The only thing missing were out and out gay men! I mean they are THERE but do they know that I know? Do THEY even know? Do they know I'd be thrilled to have gay men in the rectory and talk with gay men and hear their stories! Oh, I DO miss them sooo here 9 Degreees North in Paradise. May the day come quickly when we celebrate ALL of our gender ways of lovin and bein as God made us!
Menopausal hot flashes, heat, humidity, dance, music, good wine, good bread--all that--was more than I could possibly bear. I wanted to grab my beloved and just throw him on the floor! But that might have been too much!!!
We ARE the frozen chosen, after all!!!
But there's nothing like good church to get me in the mood! I'm all for daily eucharist here. Papi, Esposo would be fucked several times a day I believe if we had daily Eucharist.
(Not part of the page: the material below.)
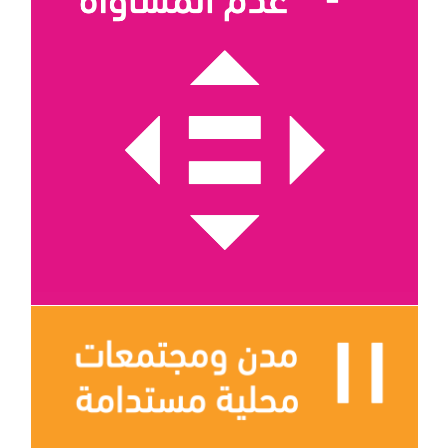
الهدف 10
I've always been one for the sweat and the funk. But my dream sweat and funk has never been in HEAT. It's always in COLD where we sweat and get all funky! I'm having to learn to BEGIN in the funk. We installed three bidets in the 3 bathrooms because I always feel soo well smelly. And I was raised in MS and have never been bothered by the odor of my body before but this is too much! Don't drink enough water and it's awful. Drink TOO much water and it's not good either. Weird. That my body's odors all ripe ALL THE TIME are not pleasant, even to me. Soo it's good to know that there is ALWAYS more to learn about sex....NOW if we can just figure out how to hang the leather sling swing chair so that the damned rectory doesn't fall in on top of us! And the bed--a queen size--is being made and will be ready upon our return to Cedar Creek. And we get a new mattress. I am soo excited!!! Misquito netting and a new bed. My Oh My! And the new Susie Bright!! Okay, I'm dying NOW. Where IS that man? Screw that sermon!!!